M. Alberto Velasco. Merci, Madame la présidente. Mais on intervient en préconsultation, alors le projet de loi sera automatiquement renvoyé en commission...

Effectivement, comme cela a été répété à plusieurs reprises en commission des finances, notre groupe s'opposera à la réalisation de ce type d'actifs, car nous pensons que l'Etat a aujourd'hui besoin de tels locaux... (Commentaires.)J'ai eu l'occasion de chercher des locaux pour des associations qui en avaient besoin, et le département m'a répondu qu'il n'y en avait pas...

Par conséquent, nous nous opposerons en commission en votant non à la réalisation de cet actif.

M. René Koechlin (L). Je signale d'abord - nous n'avons peut-être pas le même projet sous les yeux - que le nom des experts y est indiqué... (Exclamations.)Du mandant ? Ah, pardon !

Mais les experts figurent tout à fait nommément... Nous avons bien le même texte...

Je voulais simplement dire la chose suivante: il me semble positif qu'on n'ait pas le sentiment que M. Grobet et M. Velasco, de l'Alternative, soient les seuls à estimer que la valeur vénale de cette propriété est sous-estimée... Je le confirme: la lecture de ce projet de loi me conforte dans l'idée que tel est le cas. Cela paraît évident.

Donc, il faut que la commission des finances - j'imagine que c'est là que sera renvoyé ce projet de loi - se penche sur cette question. Cas échéant, elle demandera au Conseil d'Etat de procéder à une nouvelle expertise.

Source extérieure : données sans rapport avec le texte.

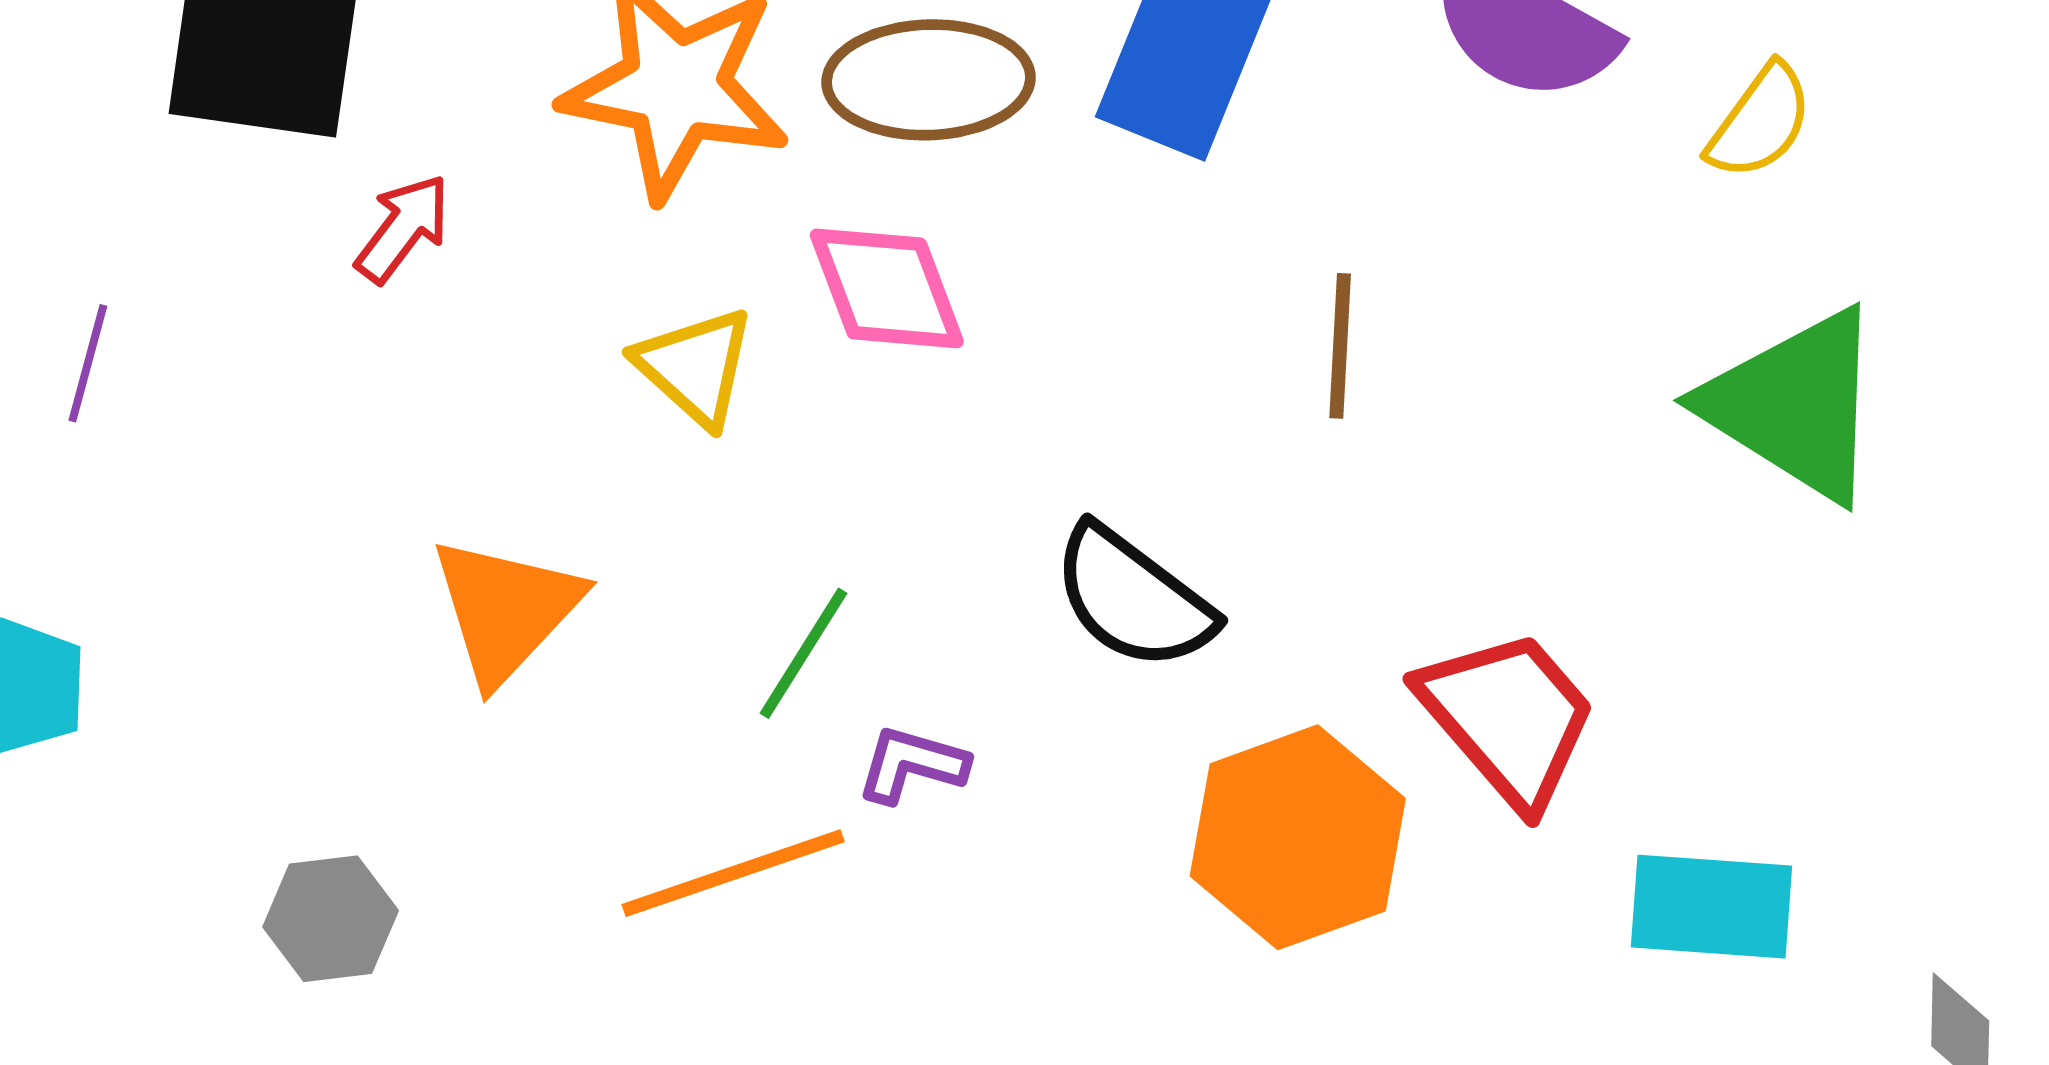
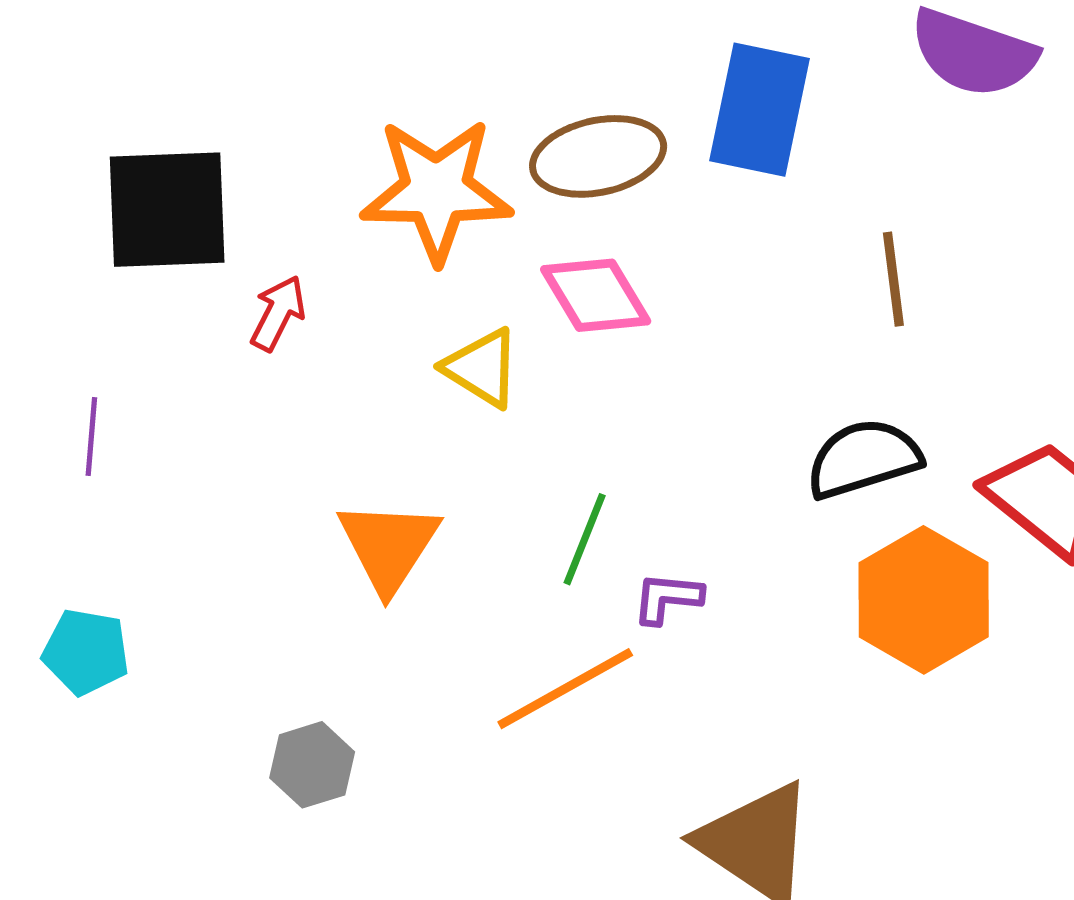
black semicircle: (1133, 598) -> (864, 459), moved, turned 136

Présidence de M. Pascal Pétroz, président

M. Pierre-Louis Portier (PDC). Je serai bref. Je ne suis pas, comme M. Grobet ou M. Blanc, originaire de Lausanne... Vous connaissez mon origine ! (Exclamations.)

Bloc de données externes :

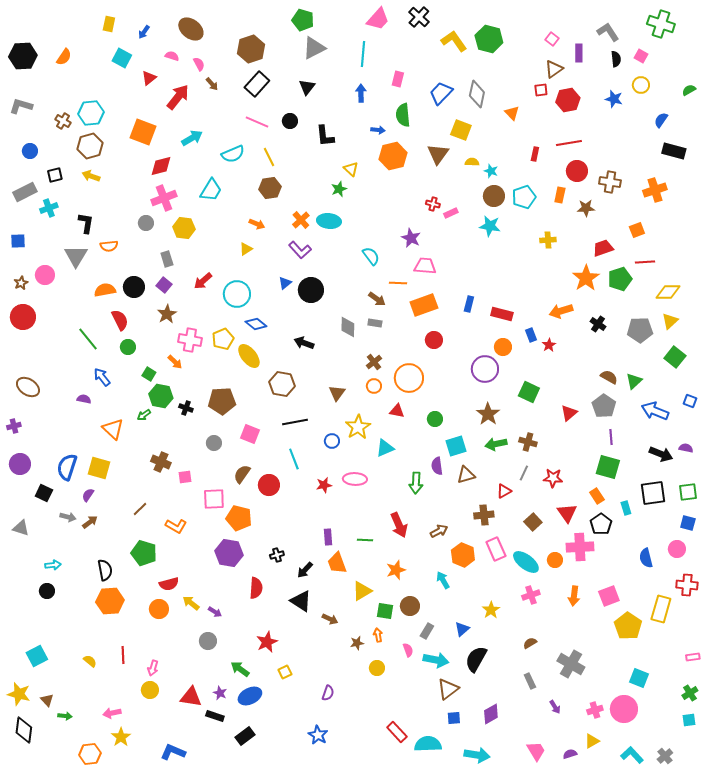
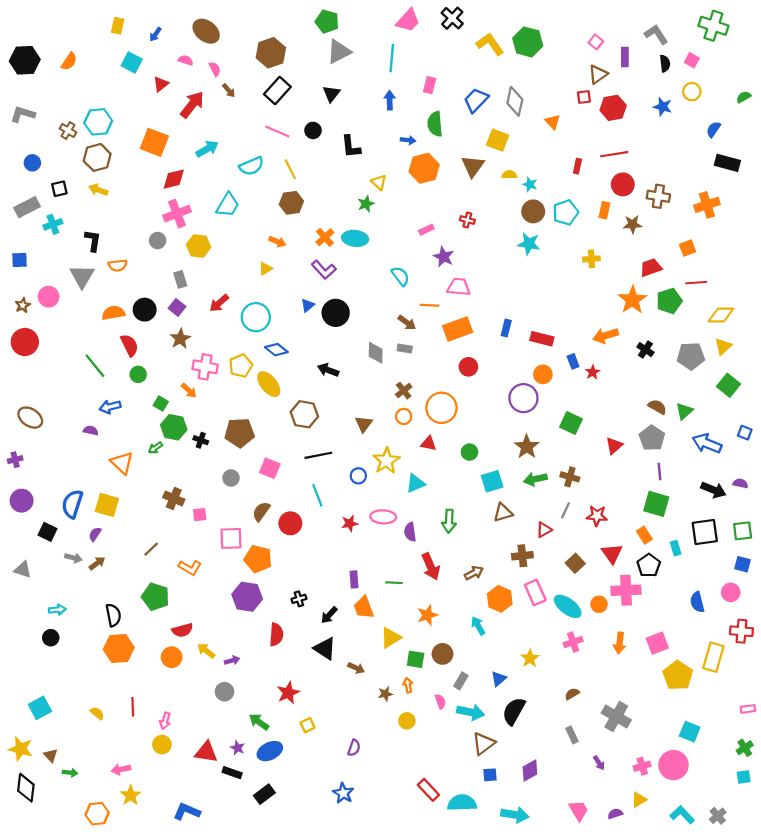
pink rectangle: (451, 213) -> (426, 230), moved
blue arrow: (102, 377) -> (110, 407), turned -66
purple semicircle: (437, 466) -> (410, 532), moved
purple arrow: (215, 612) -> (232, 660), turned -48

Je crois pouvoir dire que je connais bien cette région, et j'aimerais très simplement corroborer les propos des préopinants. En effet, ce terrain - ne serait-ce que lui, parce que je connais moins la villa - est très largement sous-estimé. Il y a donc lieu de revoir cette expertise avant de traiter cet objet en commission.

Le président. Merci, Monsieur le député. En ce qui me concerne, sachez que je suis originaire de Lutry, et que c'est là que nous nous rendrons pour la sortie du Grand Conseil, Mesdames et Messieurs les députés ! (Exclamations.)

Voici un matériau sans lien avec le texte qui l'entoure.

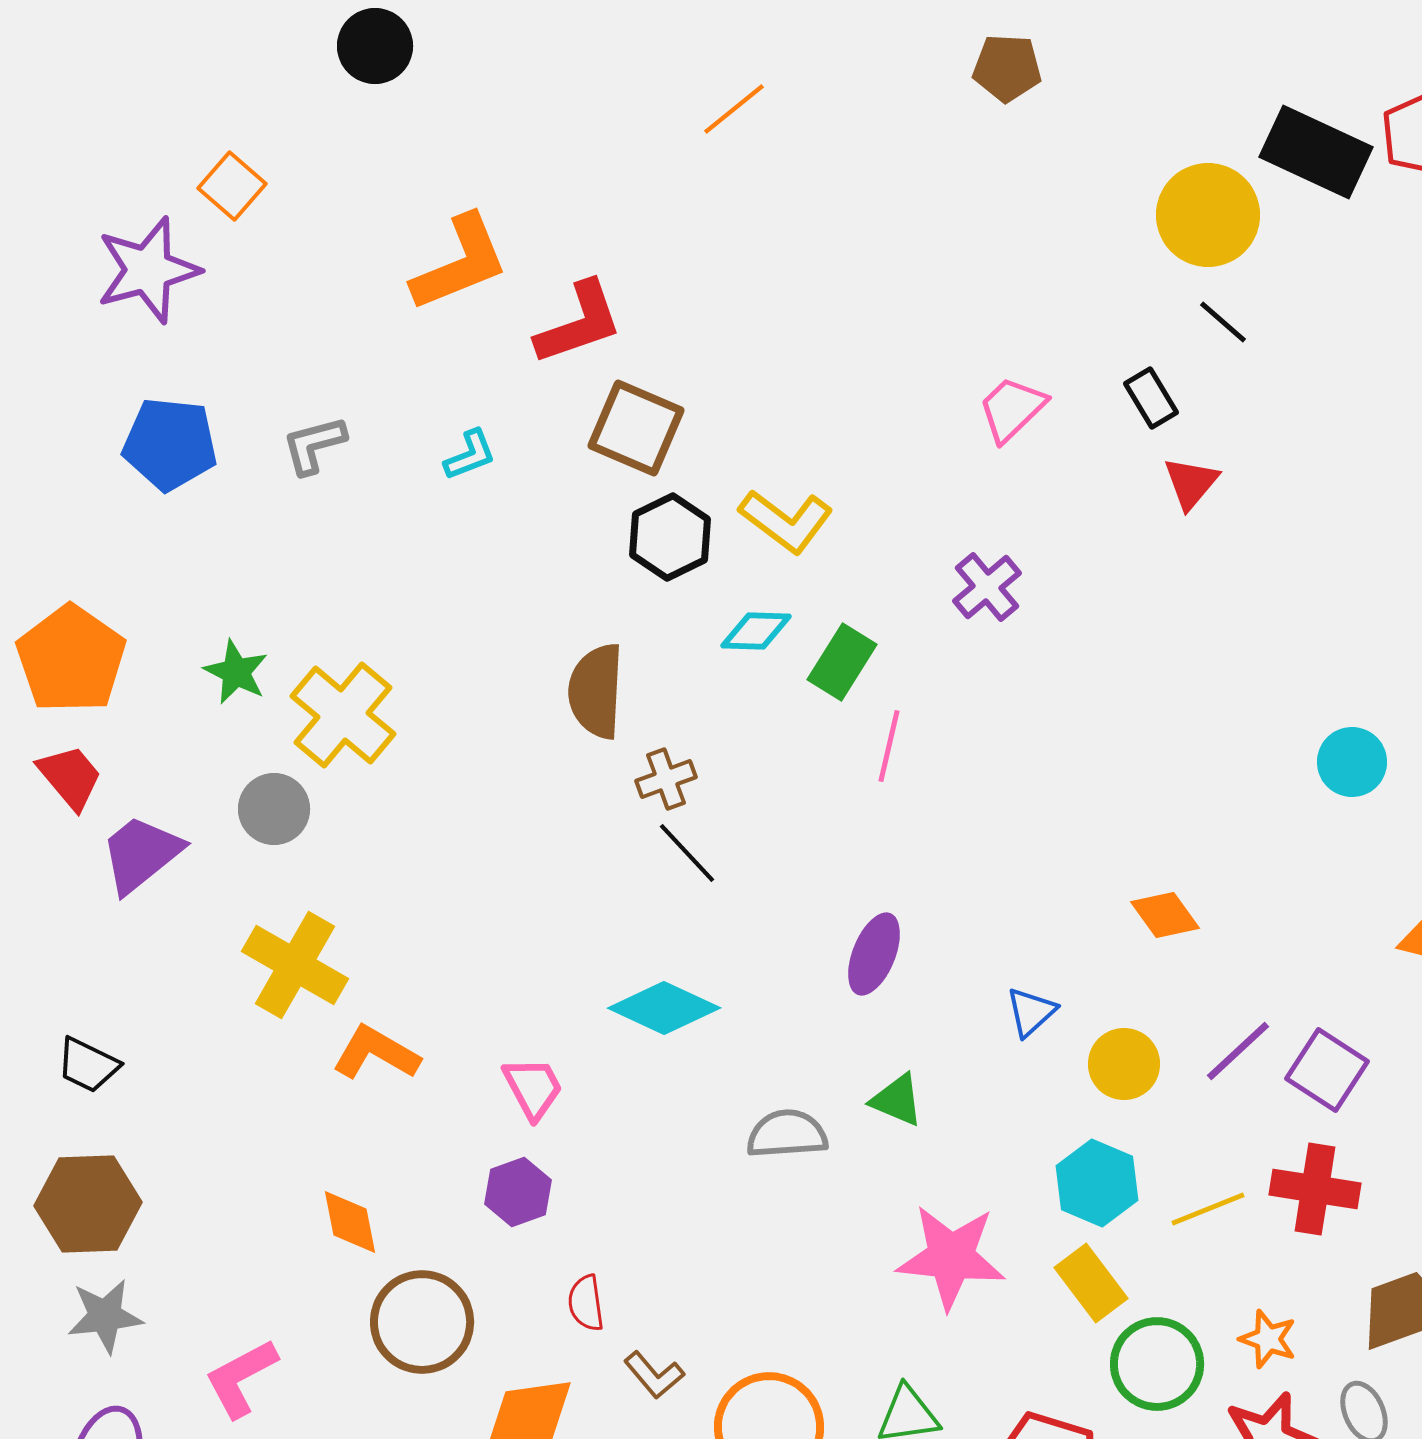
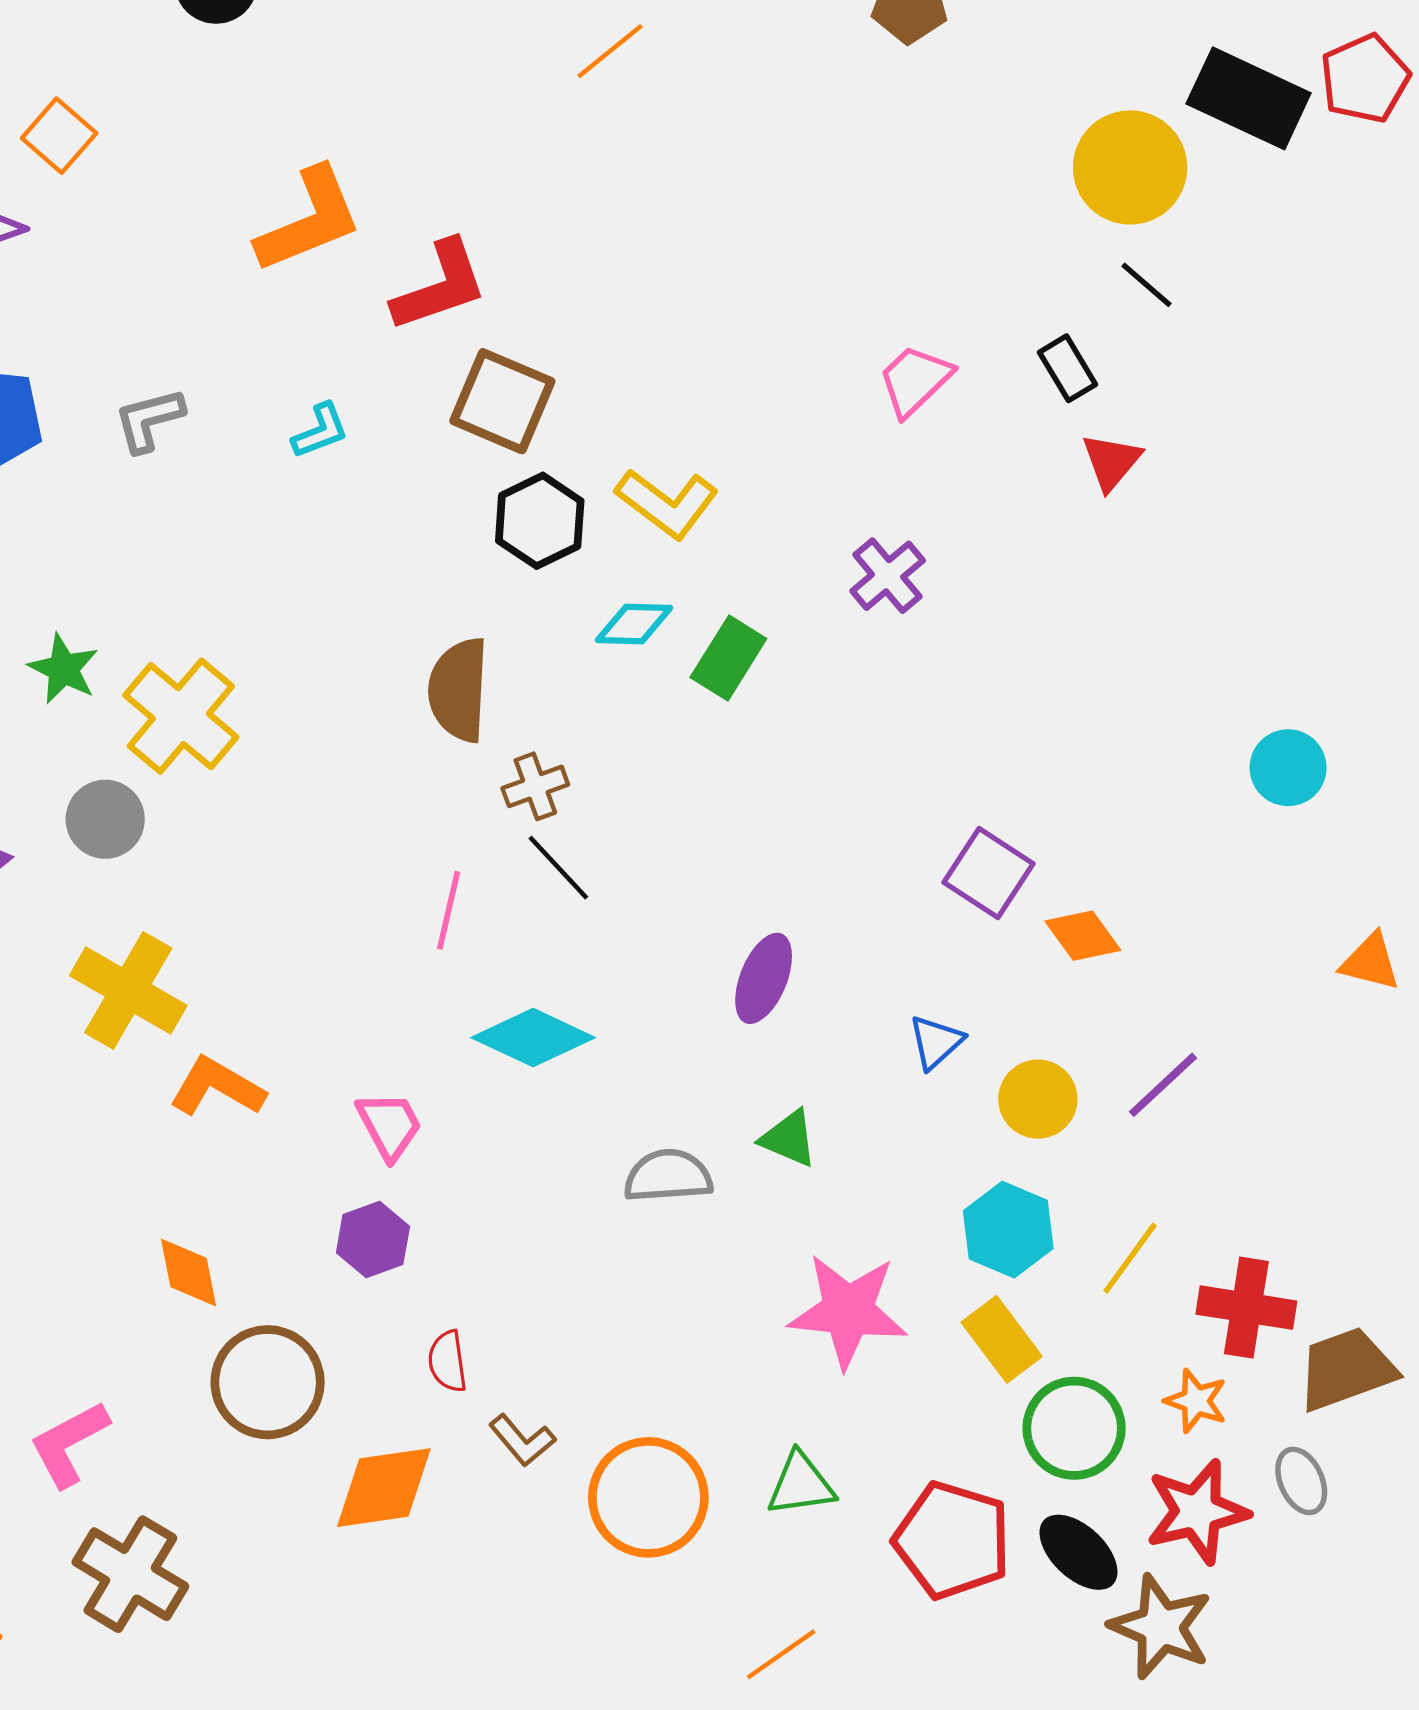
pink line: (889, 746) -> (449, 910), moved
purple square: (1327, 1070) -> (989, 873), moved
red cross: (1315, 1189) -> (1246, 1308), moved
yellow line: (1208, 1209) -> (1130, 1258), turned -32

Monsieur Moutinot, je vous donne la parole.

M. Laurent Moutinot, conseiller d'Etat. Si vous êtes unanimes à considérer que la propriété dont il est question dans ce projet de loi est sous-évaluée, je ne saurais vous contredire.

Il va de soi que je donnerai suite à votre demande et que la valeur même de cette propriété sera réévaluée. Mais nous aurons l'occasion d'en débattre en commission.

Monsieur Velasco, j'espère que, lorsque la valeur sera déterminée au goût du jour, vous renoncerez à une opposition purement dogmatique... (Remarques.)

Ce projet est renvoyé à la commission des finances.